Let’s dive in with some tips and tricks, and answers to commonly asked questions about how to prepare for motherhood.
In this article 📝
- What first-time moms should know?
- How do I know I’m ready to be a mom?
- Preparing for single motherhood
- How do I survive the first year of motherhood?
- How can I prepare for motherhood?
What first-time moms should know?
As a first-time mom, your list of questions from what newborn essentials you need to buy to how to deal with labor pains is probably pretty long.
And that’s fine. It’s never too early to start researching, and in many cases, knowledge is power.
We have some great guides to help.
How do I know I’m ready to be a mom?
A question you’ll probably never find an exact answer to.
For many of us, being a mom is an instinct.
Even if you feel absolutely ridiculous holding someone else’s baby, when it’s time for you to swaddle your own precious bundle, it’ll probably come naturally (after some practice)!
Preparing for single motherhood
There’s no doubt that it takes a village to raise a baby and a mother.
If you’re heading into parenthood single-handedly, it’s a good idea to find support where you can.
Family members, neighborhood moms groups, or your fellow Peanut community can all provide help and encouragement. Don’t be afraid to reach out.
How do I survive the first year of motherhood?
The first year of motherhood will probably pass in a whirlwind.
And while we’re not saying parenting a toddler suddenly becomes easier after their first birthday, there’s confidence to be had in making it a full trip around the sun with a baby.
But there’s no denying that at some points, it might seem as though you are simply trying to “survive” this motherhood gig, and mom-burnout is a real thing.
Whether it’s the sleepless nights, feeding troubles, or getting back into work, there are challenges ahead.
But remember the joy too.
Becoming a mom is like nothing else in the world, so try to relish the good times, and remember that the bad times will pass. You got this!

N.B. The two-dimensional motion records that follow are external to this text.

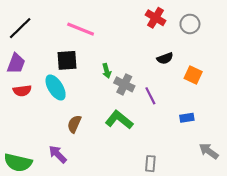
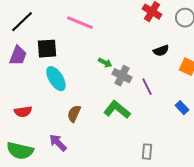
black square: (67, 60) -> (47, 49), moved
green arrow: (107, 71) -> (105, 63), turned -48
red semicircle: (22, 91) -> (23, 112), moved
blue rectangle: (187, 118) -> (182, 108), turned 56

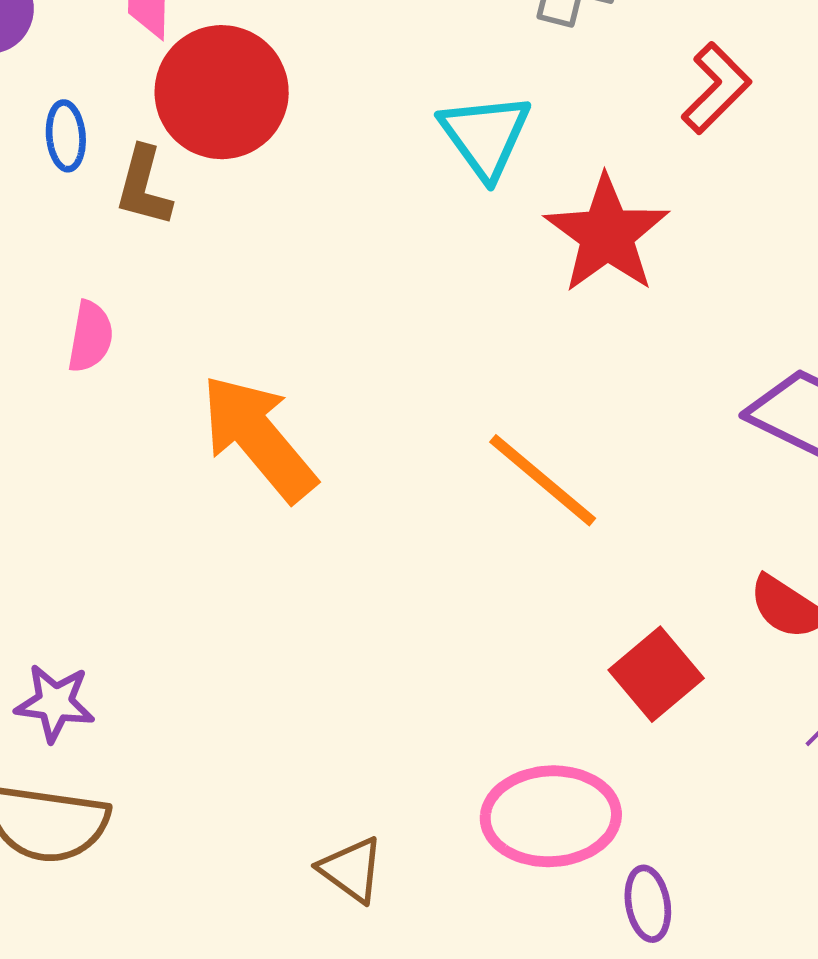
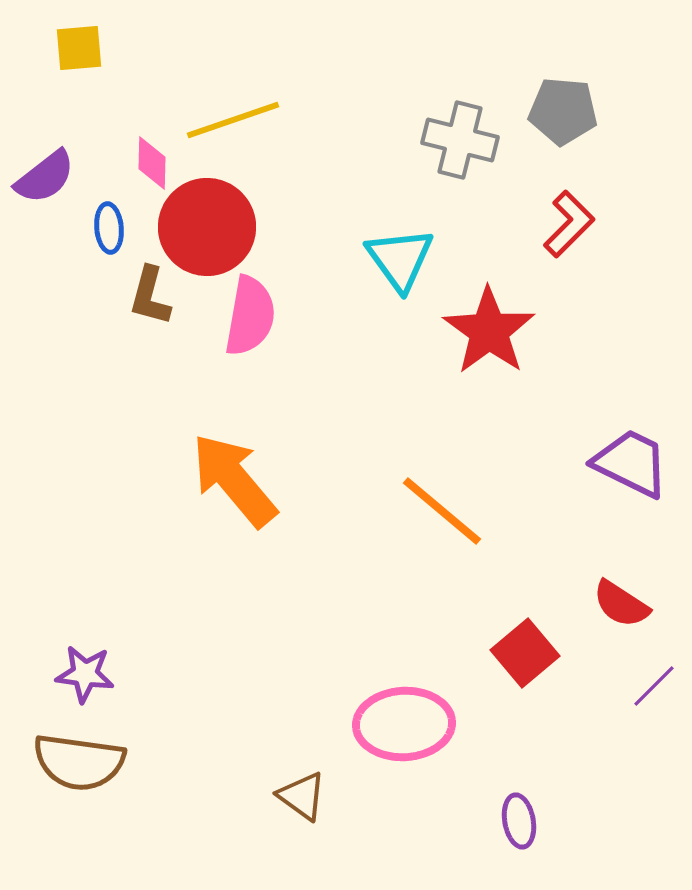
blue ellipse: (66, 136) -> (109, 228), moved
pink semicircle: (90, 337) -> (250, 316), moved, size x1.5
pink ellipse: (551, 816) -> (404, 724), moved

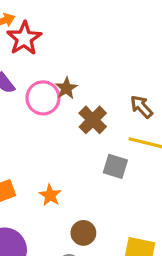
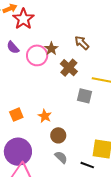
brown arrow: (141, 107) -> (82, 43), moved
brown circle: (83, 233) -> (58, 135), moved

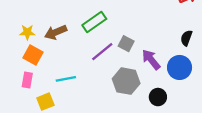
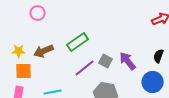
orange square: (33, 55) -> (24, 71), turned -30
purple arrow: (151, 60) -> (128, 61), moved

How can I prepare for motherhood?
Whether you’re TTC or already pregnant, preparing for motherhood can help take some of the uncertainties and fears away from this major life change.
So how exactly can you prepare for motherhood? Here are some tips and tricks to get you started:
Attend a childbirth class so you can feel confident knowing the options available to you during labor. While writing a birth plan is recommended by many midwives, accepting that labor is a changeable situation is also helpful.
Discuss household responsibilities with your partner or family — whoever you’ll be living with when the baby arrives. In the first few days and weeks, you might not be able to help out with chores, so setting expectations might help avoid conflict later on.
In the few weeks leading up to your due date, do some batch cooking to fill your freezer with ready-to-heat home-cooked dinners. Stock your pantry with healthy snacks and arrange a meal train from your friends and family, or schedule online grocery deliveries.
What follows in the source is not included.